Richard Emery: If now is not time to end gun violence, when?

We have solutions that can limit gun violence. Now we need to demand action from our leaders.

Richard Emery

Richard Emery

By Richard Emery / Herald Forum


We cannot endure another pious round of thoughts and prayers; of “now is not the time”; “if only the teachers had been armed”; and all the other platitudes that no doubt will be forthcoming.

Children have been murdered again! The massacre in Buffalo was particularly vile, but this, this drives me to anguish, despair and rage. As it should everyone.

Children just beginning their lives. Innocence destroyed. Unforgettable trauma. Again!

Children who had every expectation their community would provide safety and security

Children who died because of the negligence of adults. Again!

To those who think thoughts and prayers are enough: It will never assuage the loss and grief of the families of the children whose lives are gone.
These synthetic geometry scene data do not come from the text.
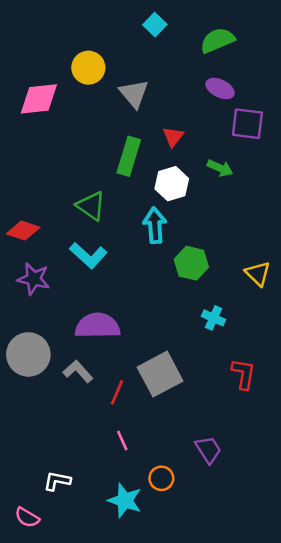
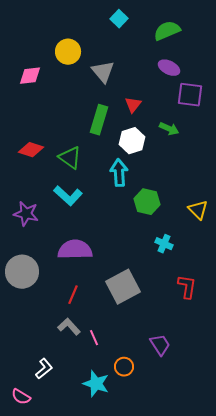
pink diamond: (39, 99) -> (30, 76), size x0.7
red diamond: (23, 231) -> (31, 150), moved
gray L-shape: (78, 371) -> (69, 327), moved
red line: (117, 392) -> (73, 295), moved
white L-shape: (57, 481) -> (44, 369), turned 130

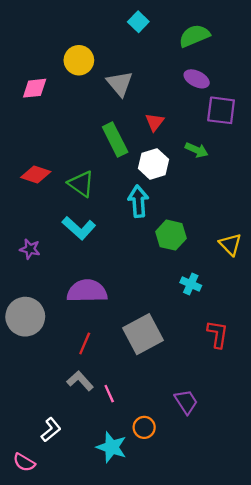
green rectangle: (99, 120) -> (115, 139), turned -44
purple star: (26, 214) -> (30, 249), size x0.7

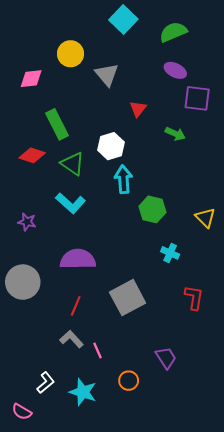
cyan square: (138, 22) -> (123, 20), size x1.5
green rectangle: (115, 139) -> (57, 124), moved
white hexagon: (153, 164) -> (111, 146), moved
cyan star: (112, 447) -> (83, 392), moved

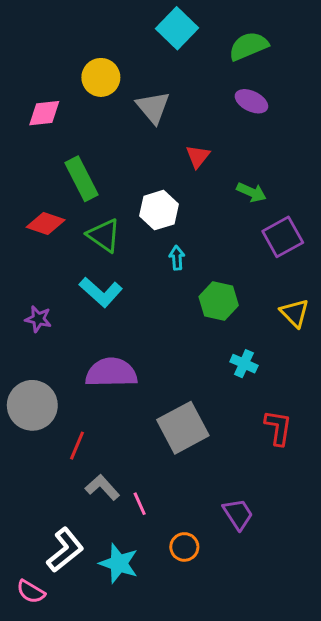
purple square: (197, 98) -> (283, 237), moved, turned -36
cyan arrow: (123, 179) -> (177, 258), size x0.6
red line: (76, 306) -> (77, 446), moved
white L-shape: (46, 383) -> (65, 550), size x1.4

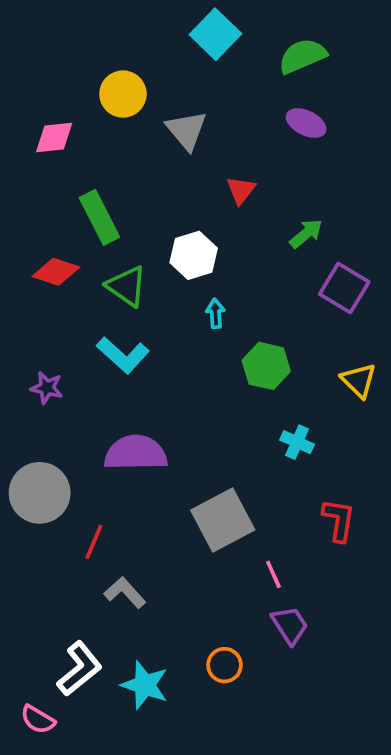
green arrow: (251, 192) -> (306, 234), turned -64
purple square: (283, 237) -> (344, 288), turned -30
pink line: (140, 504) -> (273, 574), moved

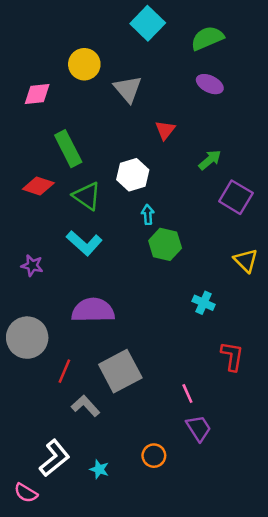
green hexagon: (266, 366) -> (165, 244), moved
gray square: (223, 520) -> (120, 371), moved
cyan star: (145, 685) -> (99, 469), size x0.6

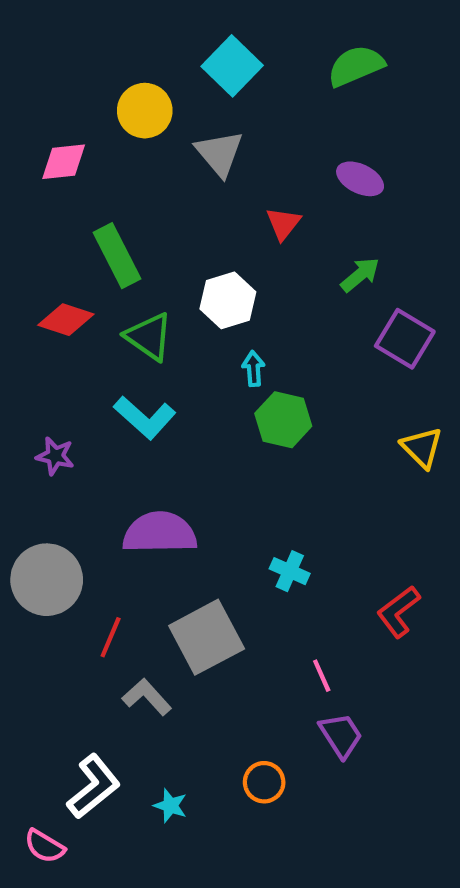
cyan square: (148, 23) -> (232, 66), moved
purple ellipse: (210, 84) -> (360, 179), moved
cyan cross: (204, 303) -> (290, 571), moved
red L-shape: (232, 356) -> (398, 612), turned -136

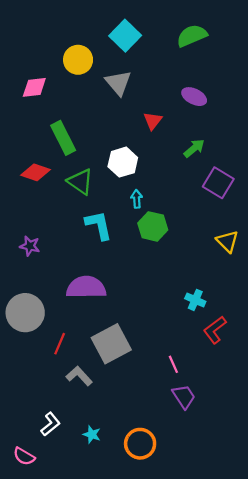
cyan L-shape: (145, 418) -> (99, 225), moved, turned -144
cyan cross: (290, 571) -> (195, 300), moved
orange circle: (264, 782) -> (140, 444), moved, size x1.4
white L-shape: (94, 786) -> (50, 424), size x0.7

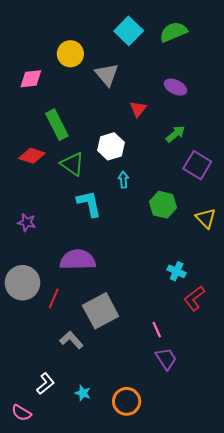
cyan square: (125, 36) -> (129, 31), moved
green hexagon: (153, 226) -> (163, 205), moved
red line: (60, 344) -> (54, 298), moved

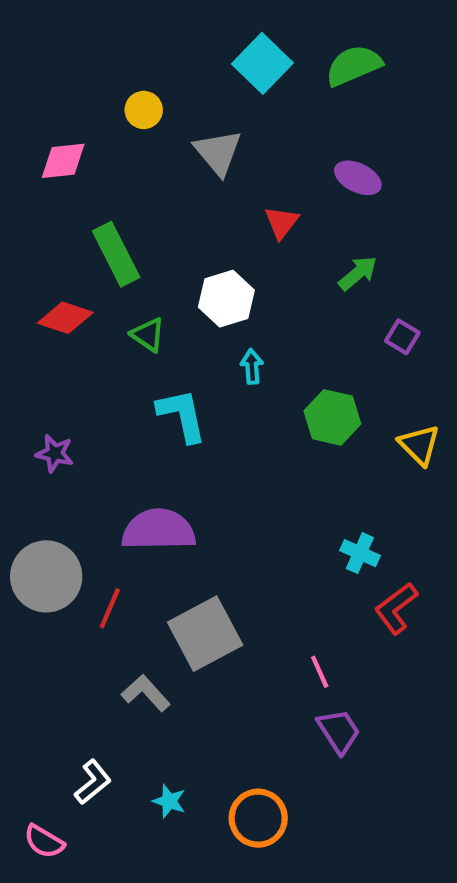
yellow circle: (70, 54) -> (144, 110), size x0.7
green triangle: (72, 164) -> (148, 335), size x0.7
purple square: (197, 165) -> (402, 337), size x0.6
And it will never assuage the terror and trauma of those who witnessed and survived, who were running and hiding for their lives and will remember and suffer from this tragedy for ever; who will be forced to re-live this terror every time there is another.
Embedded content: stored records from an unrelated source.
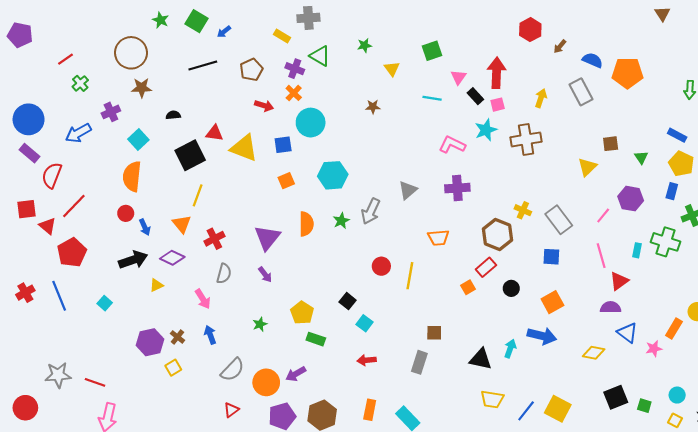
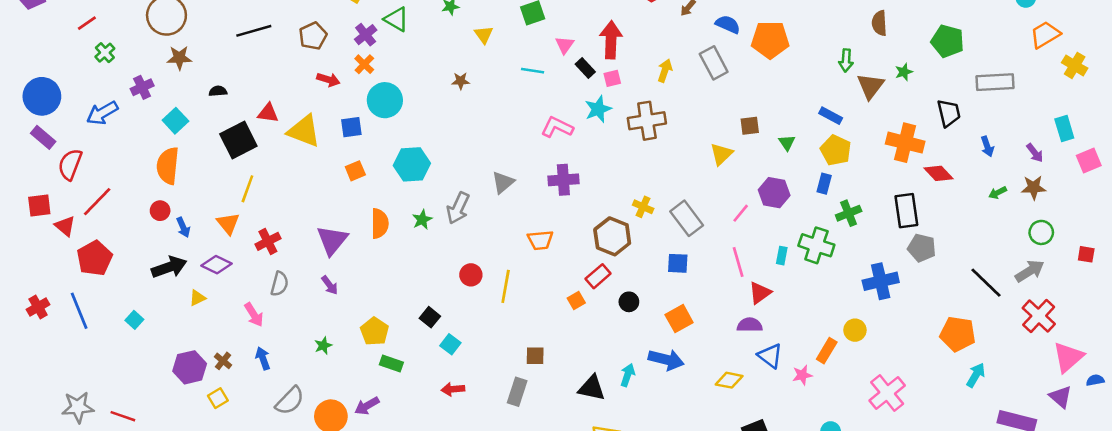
purple cross: (295, 69) -> (366, 35), turned 30

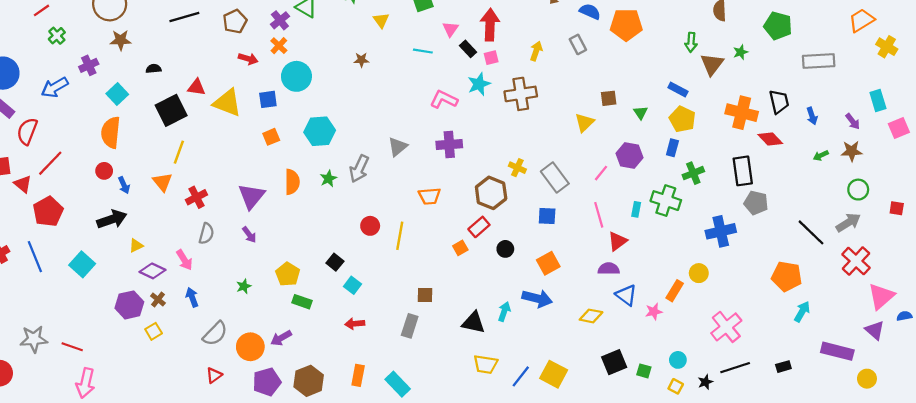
gray rectangle: (714, 63) -> (578, 44), size x0.7
black trapezoid: (949, 113) -> (779, 102), moved
purple diamond: (217, 265) -> (152, 271), moved
cyan square: (134, 320) -> (82, 264), size x1.6

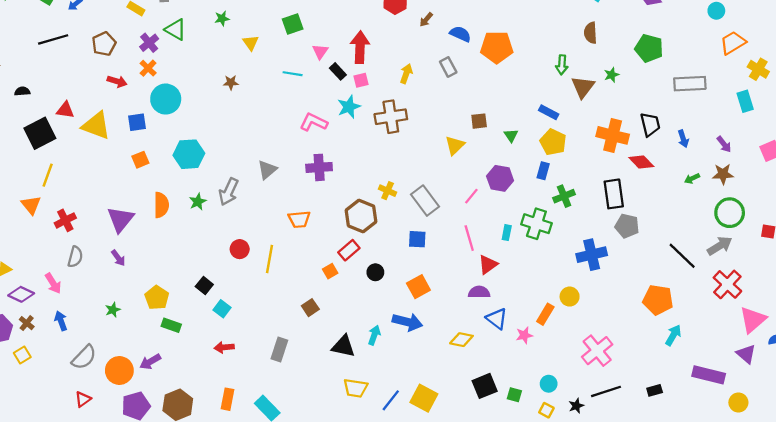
cyan rectangle: (878, 101) -> (745, 101), moved
green circle: (858, 190) -> (730, 213), size x1.4
brown square: (425, 295) -> (310, 308), moved, turned -35

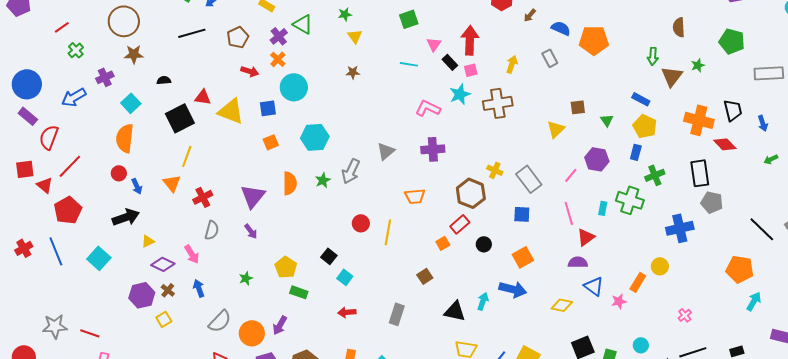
yellow triangle: (251, 43) -> (355, 36), moved
pink cross: (597, 351) -> (685, 315), size x0.5
purple arrow: (150, 362) -> (280, 325), turned -30

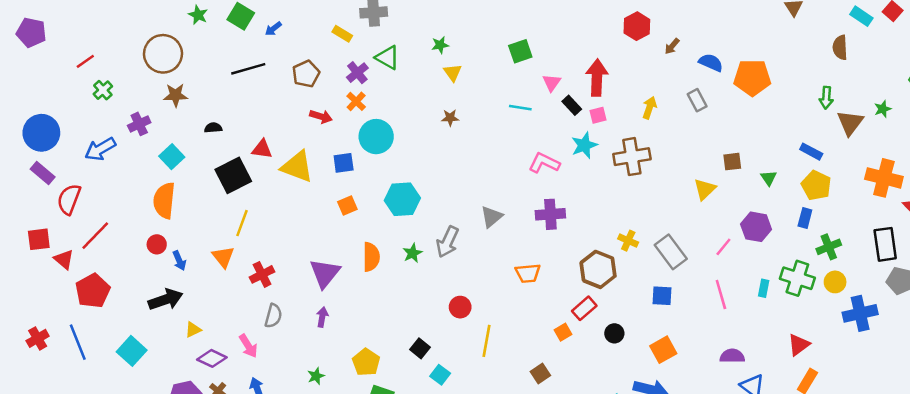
brown semicircle: (679, 27) -> (840, 48), moved
purple arrow: (251, 231) -> (322, 317), turned -133
yellow line: (388, 232) -> (486, 341), moved
red triangle: (586, 237) -> (799, 345), moved
yellow circle: (660, 266) -> (835, 282), moved

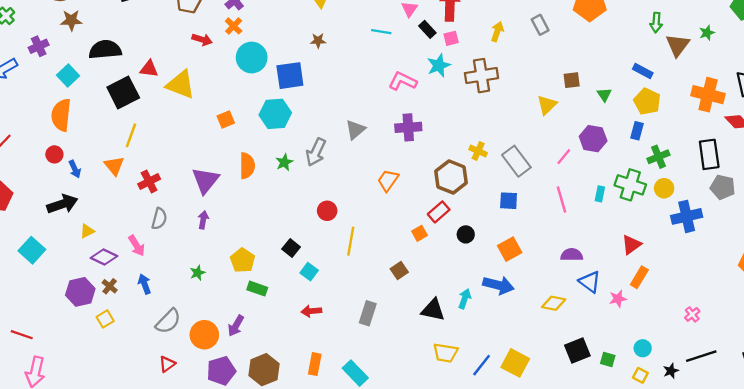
black semicircle: (213, 128) -> (105, 50), size x2.0
blue square: (344, 163) -> (290, 76), moved, size x1.5
orange trapezoid: (528, 273) -> (388, 180), turned 130

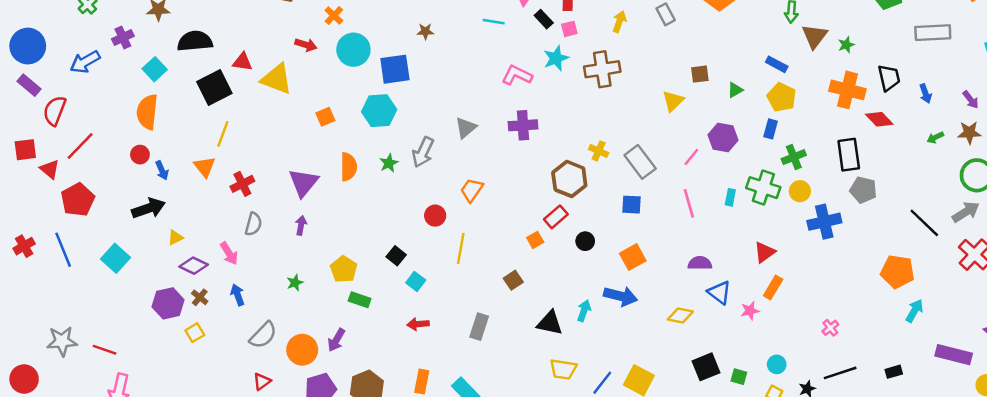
green star: (707, 33) -> (846, 45), moved
red arrow: (202, 39) -> (306, 45), moved
green triangle: (604, 95) -> (735, 90), turned 35
orange trapezoid: (388, 180) -> (472, 190), moved

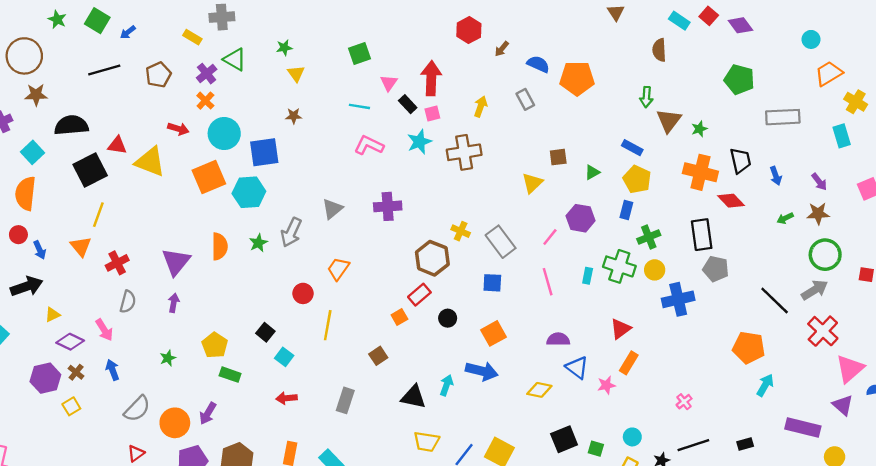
pink L-shape: (517, 75) -> (369, 145), moved
orange square: (325, 117) -> (209, 177), moved, size x1.8

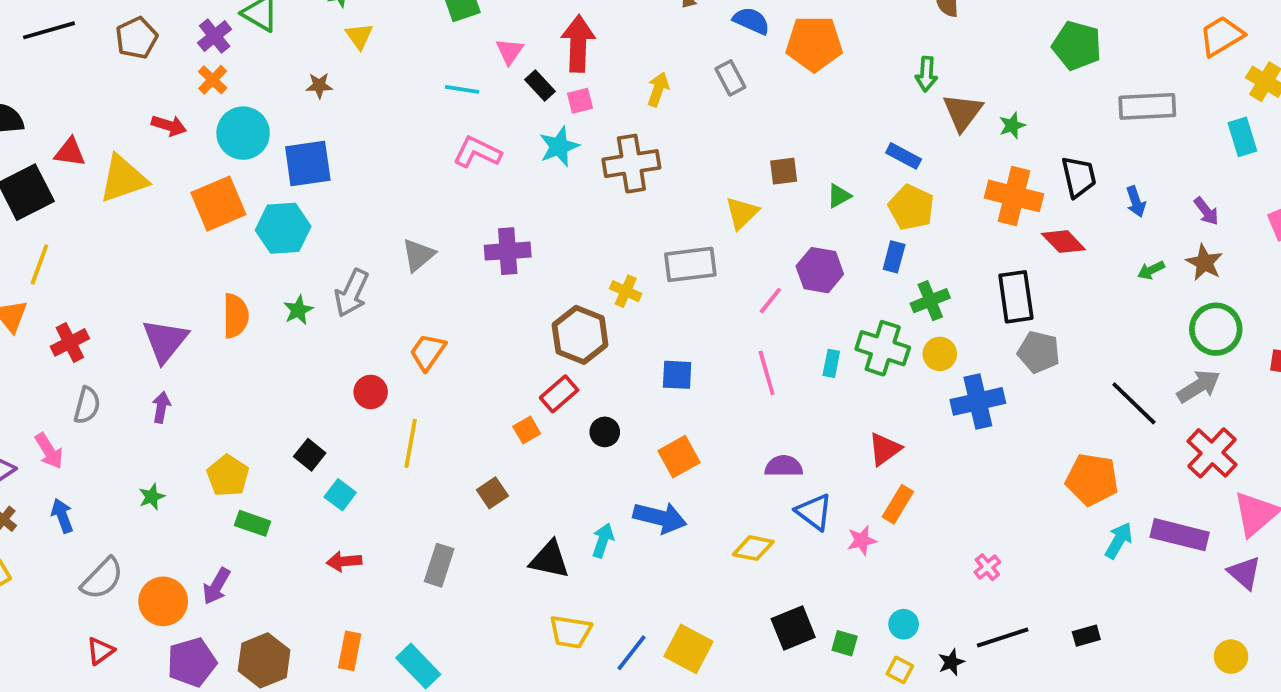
brown star: (294, 116) -> (319, 86), moved
yellow triangle: (150, 162) -> (123, 179), turned -40
brown star: (818, 213) -> (1204, 263), turned 30
gray rectangle: (501, 242) -> (690, 264), moved, turned -60
purple rectangle: (803, 428) -> (1180, 535), moved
To those who wish that “good guys with guns” would have stopped this, or any of the other carnage that we have had to endure, it’s a fantasy. Hardly anyone one shoots a weapon like the good guys in movies or TV. Even those with extensive training find it difficult to keep their calm and aim in such circumstances. Finally, just imagine the challenge of law enforcement having to immediately decide who is the “good guy” and who is not.
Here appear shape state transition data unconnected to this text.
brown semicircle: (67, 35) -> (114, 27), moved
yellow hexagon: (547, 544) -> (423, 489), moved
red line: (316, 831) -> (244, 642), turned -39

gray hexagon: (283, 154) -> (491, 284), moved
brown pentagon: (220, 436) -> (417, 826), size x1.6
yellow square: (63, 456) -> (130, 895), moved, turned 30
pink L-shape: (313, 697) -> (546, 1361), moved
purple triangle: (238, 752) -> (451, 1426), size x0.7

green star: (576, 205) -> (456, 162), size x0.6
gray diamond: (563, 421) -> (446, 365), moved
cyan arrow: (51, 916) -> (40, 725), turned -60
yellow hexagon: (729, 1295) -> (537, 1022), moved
To those who will say, “Now is not the time to change anything” (hoping, apparently, that this event will also fade fast enough that nothing will in fact change): You must know when it will be the time in order to tell us it is not now.

We need to know now when it will be time for action, for change, for rules and laws like a waiting period between a gun purchase and possession; for training in gun safety; for universal background checks for every gun purchase, everywhere (and for the seller to be accountable for the future actions of the buyer if a backgrounds check is not done); for nationally linked data bases of those who have been designated as being ineligible to own a gun; for prohibiting those under 21 to purchase any gun unless they are a member of the military or law enforcement or accompanied by a parent; banning the sale of high-capacity magazines (as Washington state just did); banning the sale and transport of rapid fire weapons; and tougher laws on “ghost” guns.

Lastly, yes there is a mental health crisis. Those who do these horrific and despicable murders are often, clearly, mentally ill and need intervention and treatment.

I’m willing to pay more in taxes to fund facilities and staffing and changes in involuntary commitment rules so those in need can get the help they need.

It is what a responsible, compassionate community should be, must be, doing. The primary responsibility of a government, at any level, is public safety.

Are you willing to make your community safer?

None of these comes anywhere close to “They are coming to take your guns away.” But, I can wish they all went away.

I was in elementary school in the 1950s, high school in the early ’60s, college in the late ’60s. None of this was happening then. There were not active shooter drills, in schools, day cares, offices. There were no mass shootings at schools, parks, grocery stores, malls, movie theaters, Walmarts, concerts, churches, synagogues or anywhere else.

There were also far fewer guns.

Draw your own conclusions.

Richard Emery lives in Mukilteo and is a member of the Mukilteo City Council.